I would say pop is up in my area we saw alot of rabbits while harvesting corn this year and a ton of tracks when we starting getting snow. They have been hard to jump the last 2 weeks though and since it turned cold last weekend they havent been making as many tracks. Had a couple of good runs yesterday but tracking hasnt been the best dogs really have to slow down and grub it out.


----------



## MERGANZER (Aug 24, 2006)

See em everywhere. You only need 2 rabits at the end of the season. They breed like mad I wouldn't worry about "managing" them. You want more then get rid of predators.

Ganzer


----------



## hunting_84 (Jan 1, 2010)

We have been doing real good over here by the brown city area, rabbits everywhere, the dogs just go nuts. We been getting five rabbits in a two hour period then about another five that get away. Its the best rabbit hunting i have done in a few years.


----------



## upperlimits (Jan 15, 2008)

I have not hit all my spots yet,but the ones I have been on are down.more feral cat tracks than anything.I am still managing to get some alright running though.


----------



## FREEPOP (Apr 11, 2002)

Population has been way down around here for at least 3 years :sad:

I have trapped 5 coyotes and 5 fox so far this year to try and help, but I know the avain predators get their share too.


----------



## OSXer (Jul 12, 2005)

I'm down this year. I didn't expect it to be fantastic since I harvested quite a few last year to to help my shrub plantings along this past summer, but I too see more feral cat tracks than rabbits often times. Another 3-4 years and the cover should be so good though that there will have to be tons of rabbits on my place!
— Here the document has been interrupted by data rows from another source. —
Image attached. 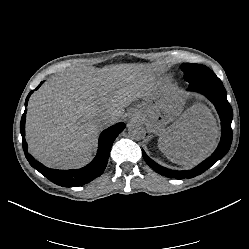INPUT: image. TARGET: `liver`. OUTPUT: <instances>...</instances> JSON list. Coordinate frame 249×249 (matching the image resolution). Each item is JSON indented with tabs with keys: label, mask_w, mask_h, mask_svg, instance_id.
I'll return each instance as SVG.
<instances>
[{
	"label": "liver",
	"mask_w": 249,
	"mask_h": 249,
	"mask_svg": "<svg viewBox=\"0 0 249 249\" xmlns=\"http://www.w3.org/2000/svg\"><path fill=\"white\" fill-rule=\"evenodd\" d=\"M155 81L158 78L151 77L148 69L133 65L49 78L28 104L27 141L31 152L51 167H80L90 159L102 129L99 116L110 115L113 124L132 102L149 99V104H138L134 109L135 119L160 132L159 145L171 150L172 161L192 165L205 158L219 137L211 111L194 105L170 127L163 128L165 118L178 115L182 105L171 103L173 88Z\"/></svg>",
	"instance_id": "liver-1"
}]
</instances>
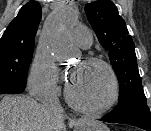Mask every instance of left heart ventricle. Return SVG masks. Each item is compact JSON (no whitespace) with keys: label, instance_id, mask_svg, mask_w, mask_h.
I'll return each mask as SVG.
<instances>
[{"label":"left heart ventricle","instance_id":"left-heart-ventricle-1","mask_svg":"<svg viewBox=\"0 0 151 131\" xmlns=\"http://www.w3.org/2000/svg\"><path fill=\"white\" fill-rule=\"evenodd\" d=\"M69 87L72 95L80 102L98 106L104 103L111 91V82L108 73L98 65H75Z\"/></svg>","mask_w":151,"mask_h":131}]
</instances>
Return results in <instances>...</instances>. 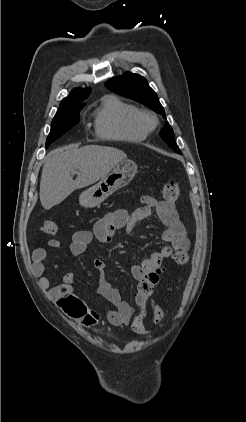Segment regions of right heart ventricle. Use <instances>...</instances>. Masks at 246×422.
Here are the masks:
<instances>
[{
	"label": "right heart ventricle",
	"instance_id": "e07e8e85",
	"mask_svg": "<svg viewBox=\"0 0 246 422\" xmlns=\"http://www.w3.org/2000/svg\"><path fill=\"white\" fill-rule=\"evenodd\" d=\"M140 110L115 95L101 99L95 113V131L104 139L139 142L148 132L138 121Z\"/></svg>",
	"mask_w": 246,
	"mask_h": 422
}]
</instances>
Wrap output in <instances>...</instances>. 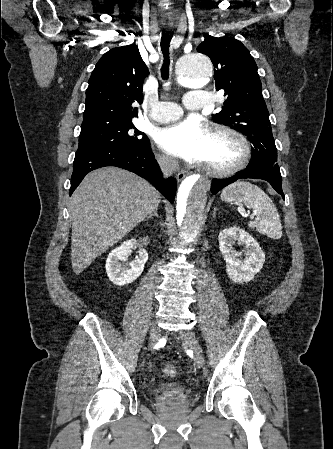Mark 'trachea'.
Listing matches in <instances>:
<instances>
[{"label":"trachea","instance_id":"1","mask_svg":"<svg viewBox=\"0 0 333 449\" xmlns=\"http://www.w3.org/2000/svg\"><path fill=\"white\" fill-rule=\"evenodd\" d=\"M173 37V33L170 31H166L162 33V37H161V51L163 53L164 56V61H163V66L161 68V76L163 79H168L169 77V47H170V42L172 40Z\"/></svg>","mask_w":333,"mask_h":449}]
</instances>
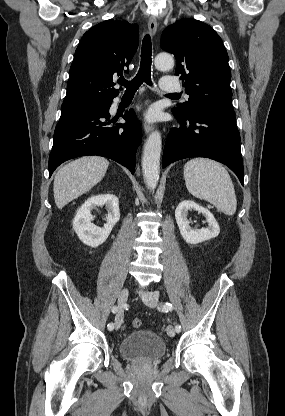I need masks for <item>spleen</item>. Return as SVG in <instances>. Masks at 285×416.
<instances>
[{
    "label": "spleen",
    "instance_id": "obj_1",
    "mask_svg": "<svg viewBox=\"0 0 285 416\" xmlns=\"http://www.w3.org/2000/svg\"><path fill=\"white\" fill-rule=\"evenodd\" d=\"M184 180L189 194L210 202L226 216L235 214L237 200L234 186L222 164L208 158H194L184 166Z\"/></svg>",
    "mask_w": 285,
    "mask_h": 416
}]
</instances>
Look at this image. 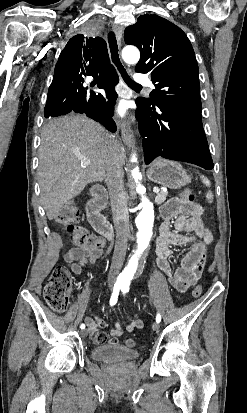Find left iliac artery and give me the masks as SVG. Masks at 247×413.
<instances>
[{"label":"left iliac artery","mask_w":247,"mask_h":413,"mask_svg":"<svg viewBox=\"0 0 247 413\" xmlns=\"http://www.w3.org/2000/svg\"><path fill=\"white\" fill-rule=\"evenodd\" d=\"M121 291L123 294H126L129 291V284H124L121 286ZM161 321V315L159 313H157L156 315V322H160Z\"/></svg>","instance_id":"1"}]
</instances>
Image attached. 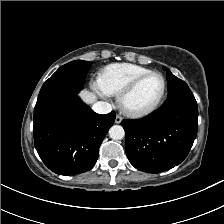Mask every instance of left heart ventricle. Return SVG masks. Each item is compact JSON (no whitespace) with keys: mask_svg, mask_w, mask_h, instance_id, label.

I've been out to some stateland - areas far from where I live chasing grouse - saw more bunnies this year than last year I have to admit.


----------



## agross (Jan 18, 2009)

they are way way down where i hunt, have been for a few years now, coyote sightings are up


----------



## Stiny357 (Nov 8, 2009)

I hunt the same area each year (about 23 acres, grassy field with oaks on one side, pines on another, then swamp, then alfalfa - it's a beautiful piece of land) but, usually only once or twice a month. I did not see nearly as many bunnies this year. In '07 I got 5, '08 I got 6, this year 
only 2. 
Is it possible I am pressuring the area too much?


----------